エジプトの障害者数増加の背景にあるもの

エジプトでは、人口に占める障害者の割合が約4%とされ、これは日本の0.4%や、他の開発途上国平均の1.5~2%と比べても明らかに高い数値です。特に知的障害を持つ人々の割合が多く、社会的な課題としても注目されています。
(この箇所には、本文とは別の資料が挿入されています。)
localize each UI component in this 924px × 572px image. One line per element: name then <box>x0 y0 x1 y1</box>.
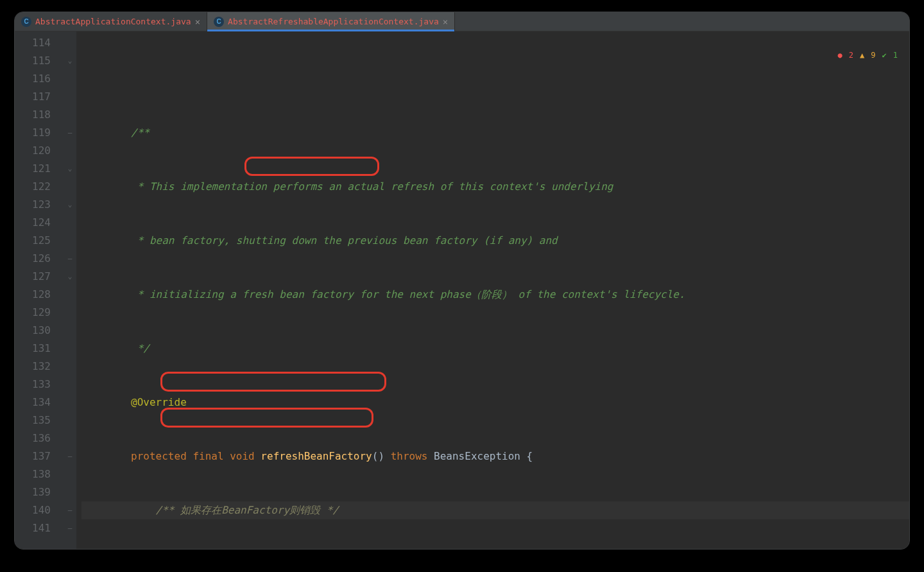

この背景には、近親結婚が大きな要因として挙げられます。調査によると、障害を持つ子どもを持つ親のうち、40~60%が従兄妹同士の結婚など、いわゆる近親婚に該当するとされています。血縁関係にある夫婦が子どもをもうけると、遺伝的疾患や先天異常のリスクが高まることが医学的に知られており、それが結果として障害児の出生率に影響を与えているのです。

特に地方部を中心に、文化的・経済的な理由から近親結婚がいまなお一般的です。家同士のつながりを重視する伝統や、結婚資金の負担軽減といった現実的な事情が、こうした習慣を維持している一因です。また、遺伝に関する正しい知識が十分に広まっていないことも問題です。

エジプト政府や国際機関は、遺伝相談の普及や教育プログラムの強化を通じて対策を進めていますが、根深い社会的習慣を変えるには、長い時間と継続的な取り組みが必要です。障害を持つ人々への支援とともに、予防の観点からも、早急な対応が求められています。